Answer: Health Supplement (HS) means any product that is used to supplement a diet and to maintain, enhance and improve the health function of human body. It is presented in small unit dosage forms (to be administered) such as capsules, tablets, powder, liquids and shall not include any sterile preparations (i.e. injectables, eye drops). It may contain one or more, or the following combination:

1. Vitamins, minerals, amino acids, fatty acids, enzymes, probiotics, and other bioactive substances;
2. Substances derived from *natural sources, including animal, mineral and botanical materials in the forms of extracts, isolates, concentrates, metabolite;
3. Synthetic sources of ingredients mentioned in (i) and (ii) may only be used where the safety of these has been proven.

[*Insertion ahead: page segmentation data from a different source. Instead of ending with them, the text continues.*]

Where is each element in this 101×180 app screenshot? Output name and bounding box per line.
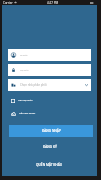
staticText: Lưu mật khẩu [18,99,33,102]
staticText: Mật khẩu [20,69,29,72]
staticText: 4:27 PM [47,1,59,5]
button[interactable]: QUÊN MẬT KHẨU [2,161,97,168]
button[interactable]: Chọn nhà phân phối [8,79,91,91]
button[interactable]: ĐĂNG KÝ [2,143,97,150]
button[interactable]: Lưu mật khẩu [11,97,33,104]
button[interactable]: Cấu hình server [11,110,36,117]
button[interactable]: Tài khoản [8,49,91,61]
staticText: ĐĂNG KÝ [43,145,57,149]
staticText: Chọn nhà phân phối [20,83,47,87]
staticText: Carrier [3,1,13,5]
staticText: QUÊN MẬT KHẨU [36,163,63,167]
staticText: Tài khoản [20,54,28,56]
button[interactable]: ĐĂNG NHẬP [9,125,93,137]
button[interactable]: Mật khẩu [8,64,91,76]
staticText: Cấu hình server [19,112,36,115]
staticText: ĐĂNG NHẬP [42,129,61,133]
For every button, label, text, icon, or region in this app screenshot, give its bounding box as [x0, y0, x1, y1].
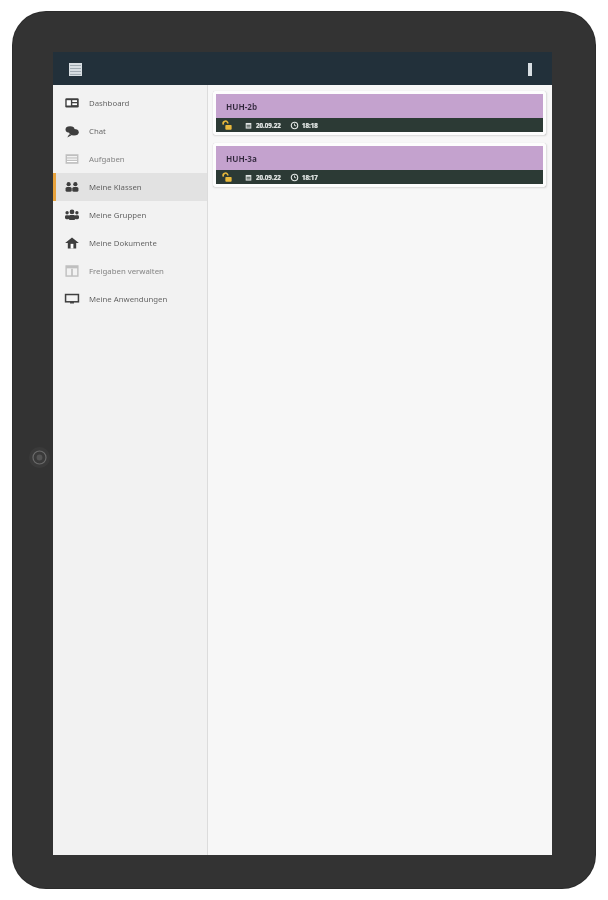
button[interactable]: Meine Gruppen [53, 201, 208, 229]
staticText: Meine Gruppen [89, 210, 147, 221]
staticText: Dashboard [89, 98, 130, 109]
staticText: Chat [89, 126, 106, 137]
button[interactable]: Chat [53, 117, 208, 145]
staticText: Meine Anwendungen [89, 294, 168, 305]
staticText: HUH-2b [226, 101, 258, 112]
staticText: Meine Dokumente [89, 238, 157, 249]
button[interactable]: Meine Klassen [53, 173, 208, 201]
staticText: Meine Klassen [89, 182, 142, 193]
staticText: 20.09.22 [256, 173, 281, 181]
staticText: Aufgaben [89, 154, 125, 165]
button[interactable]: Dashboard [53, 89, 208, 117]
button[interactable]: Meine Anwendungen [53, 285, 208, 313]
button[interactable]: Aufgaben [53, 145, 208, 173]
button[interactable]: More options [520, 59, 540, 79]
staticText: HUH-3a [226, 153, 257, 164]
button[interactable]: HUH-2b [213, 91, 546, 135]
staticText: 20.09.22 [256, 121, 281, 129]
button[interactable]: Meine Dokumente [53, 229, 208, 257]
button[interactable]: Freigaben verwalten [53, 257, 208, 285]
button[interactable]: HUH-3a [213, 143, 546, 187]
staticText: Freigaben verwalten [89, 266, 164, 277]
staticText: 18:18 [302, 121, 318, 129]
staticText: 18:17 [302, 173, 318, 181]
other: Unlocked [223, 173, 232, 182]
button[interactable]: Menu [65, 59, 85, 79]
button[interactable]: Side button [29, 447, 50, 468]
other: Unlocked [223, 121, 232, 130]
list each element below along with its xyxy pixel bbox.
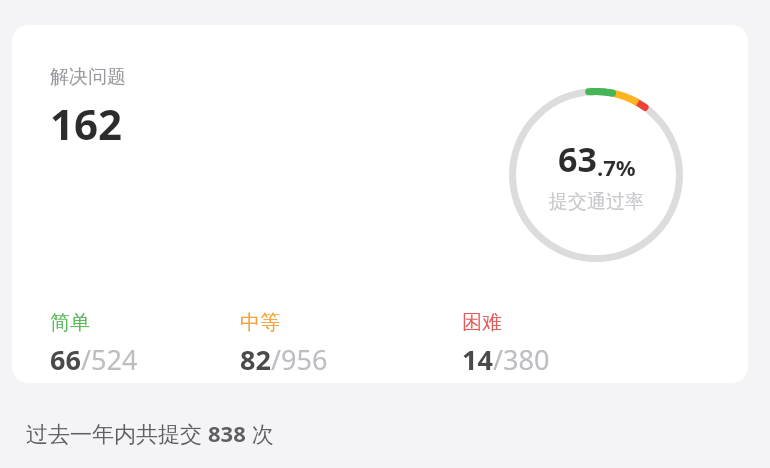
staticText: 次 bbox=[246, 418, 274, 448]
button[interactable]: 提交通过率 63.7% bbox=[497, 78, 694, 271]
staticText: 82 bbox=[240, 341, 271, 378]
staticText: 838 bbox=[208, 418, 246, 448]
staticText: 困难 bbox=[462, 310, 502, 335]
staticText: 63 bbox=[558, 136, 597, 182]
staticText: 提交通过率 bbox=[549, 190, 644, 214]
staticText: 66 bbox=[50, 341, 81, 378]
button[interactable]: 中等 bbox=[240, 310, 462, 378]
staticText: 14 bbox=[462, 341, 493, 378]
staticText: .7% bbox=[597, 152, 636, 182]
staticText: 162 bbox=[50, 95, 123, 152]
button[interactable]: 简单 bbox=[12, 310, 240, 378]
staticText: /956 bbox=[271, 341, 328, 378]
staticText: 解决问题 bbox=[50, 65, 126, 89]
button[interactable]: 解决问题 bbox=[12, 25, 748, 383]
button[interactable]: 过去一年内共提交 bbox=[26, 418, 274, 448]
staticText: /380 bbox=[493, 341, 550, 378]
staticText: 过去一年内共提交 bbox=[26, 418, 208, 448]
button[interactable]: 困难 bbox=[462, 310, 682, 378]
staticText: 中等 bbox=[240, 310, 280, 335]
staticText: /524 bbox=[81, 341, 138, 378]
staticText: 简单 bbox=[50, 310, 90, 335]
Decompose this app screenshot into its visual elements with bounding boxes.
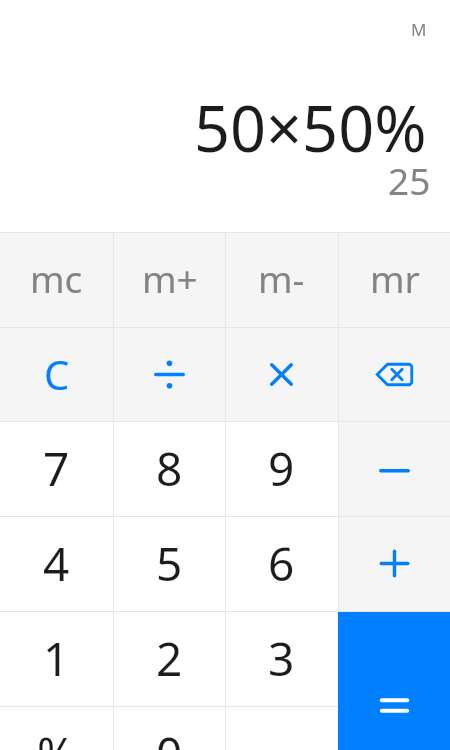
staticText: 5 xyxy=(156,532,183,595)
staticText: m- xyxy=(258,253,305,303)
button[interactable]: . xyxy=(225,706,338,750)
button[interactable]: Minus xyxy=(338,421,450,516)
button[interactable]: 8 xyxy=(113,421,226,516)
staticText: 2 xyxy=(156,627,183,690)
staticText: M xyxy=(411,18,427,41)
staticText: mr xyxy=(370,253,420,303)
staticText: 1 xyxy=(43,627,70,690)
staticText: 9 xyxy=(268,437,295,500)
button[interactable]: mr xyxy=(338,232,450,327)
button[interactable]: mc xyxy=(0,232,113,327)
staticText: 25 xyxy=(388,155,431,205)
button[interactable]: 9 xyxy=(225,421,338,516)
button[interactable]: Plus xyxy=(338,516,450,611)
staticText: 6 xyxy=(268,532,295,595)
button[interactable]: C xyxy=(0,327,113,422)
button[interactable]: m+ xyxy=(113,232,226,327)
button[interactable]: 0 xyxy=(113,706,226,750)
staticText: 8 xyxy=(156,437,183,500)
staticText: m+ xyxy=(142,253,198,303)
button[interactable]: % xyxy=(0,706,113,750)
button[interactable]: 4 xyxy=(0,516,113,611)
staticText: 3 xyxy=(268,627,295,690)
button[interactable]: Divide xyxy=(113,327,226,422)
button[interactable]: m- xyxy=(225,232,338,327)
button[interactable]: Backspace xyxy=(338,327,450,422)
button[interactable]: 5 xyxy=(113,516,226,611)
staticText: % xyxy=(37,722,76,750)
button[interactable]: 6 xyxy=(225,516,338,611)
button[interactable]: Equals xyxy=(338,611,450,750)
staticText: mc xyxy=(30,253,83,303)
button[interactable]: 2 xyxy=(113,611,226,706)
staticText: 4 xyxy=(43,532,70,595)
button[interactable]: 7 xyxy=(0,421,113,516)
staticText: C xyxy=(44,347,70,401)
staticText: 0 xyxy=(156,722,183,750)
button[interactable]: 1 xyxy=(0,611,113,706)
staticText: 50×50% xyxy=(194,85,427,171)
button[interactable]: 3 xyxy=(225,611,338,706)
staticText: 7 xyxy=(43,437,70,500)
button[interactable]: Multiply xyxy=(225,327,338,422)
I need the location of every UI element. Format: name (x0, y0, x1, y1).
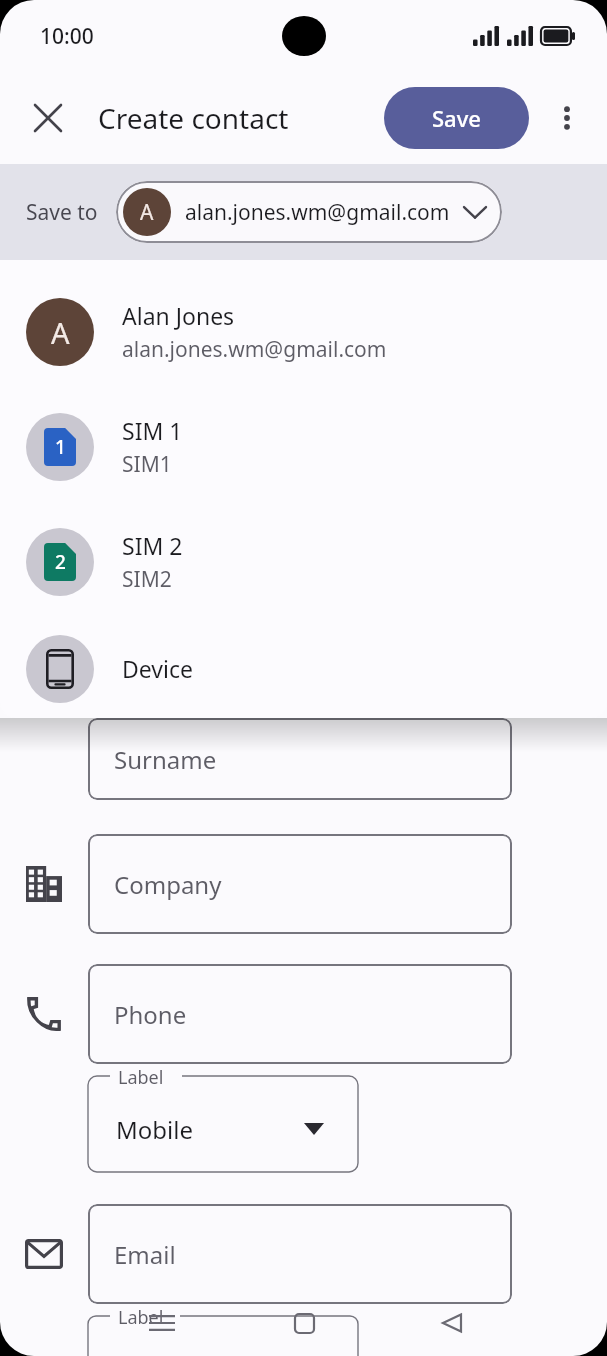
staticText: Company (114, 868, 222, 901)
staticText: Phone (114, 998, 187, 1031)
button[interactable]: Device (0, 619, 607, 718)
button[interactable]: Label (88, 1076, 358, 1172)
button[interactable]: A (116, 181, 502, 243)
staticText: Create contact (98, 99, 289, 137)
staticText: A (51, 313, 70, 352)
staticText: Surname (114, 743, 217, 776)
button[interactable]: Back (425, 1296, 479, 1350)
staticText: Save (432, 103, 481, 133)
button[interactable]: Company (88, 834, 512, 934)
button[interactable]: Surname (88, 718, 512, 800)
staticText: Save to (26, 198, 98, 227)
button[interactable]: Home (277, 1296, 331, 1350)
staticText: Label (118, 1065, 164, 1090)
staticText: A (140, 198, 154, 227)
staticText: Email (114, 1238, 176, 1271)
button[interactable]: Phone (88, 964, 512, 1064)
staticText: SIM2 (122, 565, 172, 594)
staticText: alan.jones.wm@gmail.com (122, 335, 387, 364)
button[interactable]: 2 (0, 504, 607, 619)
button[interactable]: Email (88, 1204, 512, 1304)
staticText: Mobile (116, 1113, 193, 1146)
button[interactable]: Label (88, 1316, 358, 1356)
button[interactable]: Recent apps (135, 1296, 189, 1350)
button[interactable]: A (0, 274, 607, 389)
staticText: Device (122, 653, 193, 684)
button[interactable]: More options (541, 92, 593, 144)
staticText: Label (118, 1305, 164, 1330)
button[interactable]: Close (22, 92, 74, 144)
staticText: alan.jones.wm@gmail.com (185, 198, 450, 227)
staticText: SIM 2 (122, 530, 183, 561)
staticText: SIM 1 (122, 415, 183, 446)
button[interactable]: Save (384, 87, 529, 149)
staticText: 10:00 (40, 22, 94, 51)
staticText: SIM1 (122, 450, 172, 479)
staticText: 1 (55, 434, 66, 460)
staticText: Alan Jones (122, 300, 235, 331)
staticText: 2 (55, 549, 66, 575)
button[interactable]: 1 (0, 389, 607, 504)
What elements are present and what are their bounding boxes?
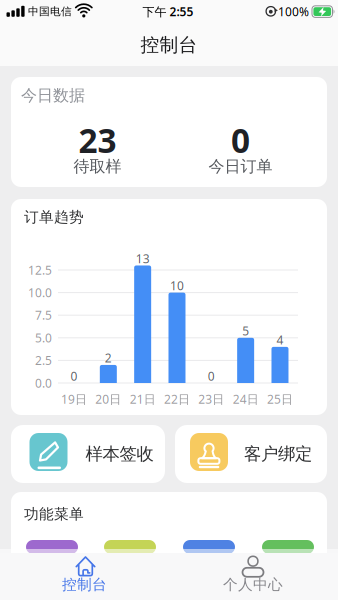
staticText: 0	[208, 368, 215, 384]
staticText: 7.5	[35, 307, 52, 323]
staticText: 12.5	[28, 262, 52, 278]
staticText: 样本签收	[86, 443, 154, 465]
button[interactable]: 控制台	[24, 549, 144, 600]
staticText: 0	[70, 368, 78, 384]
staticText: 4	[276, 332, 284, 348]
staticText: 2	[105, 350, 112, 366]
staticText: 下午 2:55	[142, 4, 194, 19]
staticText: 客户绑定	[244, 443, 312, 465]
staticText: 0	[231, 118, 250, 162]
staticText: 25日	[267, 391, 293, 407]
staticText: 今日数据	[21, 86, 85, 105]
staticText: 10.0	[28, 285, 52, 300]
staticText: 100%	[278, 4, 309, 19]
staticText: 控制台	[140, 34, 198, 56]
staticText: 24日	[233, 391, 259, 407]
staticText: 10	[170, 278, 184, 294]
button[interactable]: 样本签收	[11, 425, 165, 483]
staticText: 20日	[95, 391, 121, 407]
staticText: 5.0	[35, 330, 52, 346]
button[interactable]: 客户绑定	[175, 425, 327, 483]
staticText: 23日	[198, 391, 224, 407]
staticText: 22日	[164, 391, 190, 407]
staticText: 13	[136, 250, 150, 266]
staticText: 23	[78, 118, 116, 162]
staticText: 19日	[61, 391, 87, 407]
staticText: 订单趋势	[24, 208, 84, 226]
staticText: 个人中心	[223, 576, 283, 594]
staticText: 待取样	[74, 157, 122, 176]
button[interactable]: 个人中心	[193, 549, 313, 600]
staticText: 5	[242, 323, 249, 339]
staticText: 控制台	[62, 576, 107, 594]
staticText: 0.0	[35, 375, 52, 391]
staticText: 中国电信	[28, 5, 72, 18]
staticText: 今日订单	[208, 157, 272, 176]
staticText: 21日	[130, 391, 156, 407]
staticText: 功能菜单	[24, 505, 84, 523]
staticText: 2.5	[35, 352, 52, 368]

2. What are the requirements for health supplement product registration? 

Answer:  Kindly refer to the Drug Registration Guidance Document (Appendix 6 -Guideline on Registration of Health Supplements) for the required registration documents.

3. What are the stability study requirements for a product to have a 3-year shelf life?

Answer:  A product can be granted a 3-year shelf life if 2 batches of satisfactory complete real time stability data at Zone IV B storage condition is submitted.

4. Can the application of a product be accepted if the stability data is not conducted under the Zone IV B condition (For example, under 25°C condition)?

Answer: The application can be accepted if the following documents are provided:

• Supporting documents to show that the product is unstable at Zone IV B storage condition.
• 2 batches of satisfactory complete real time stability data at the proposed storage condition (eg. 25°C 75% RH).

5. What if the COA finished product is not satisfactory?

Answer : The product may be rejected if the COA of finished product is not satisfactory. LOU will not be accepted.

6. Are FPQC, IPQC and protocol analysis also mandatory to be submitted?

 
Answer : FPQC, IPQC and protocol analysis are not mandatory for product with general claims but are mandatory for product with functional / disease risk reduction claims or in modified release dosage form.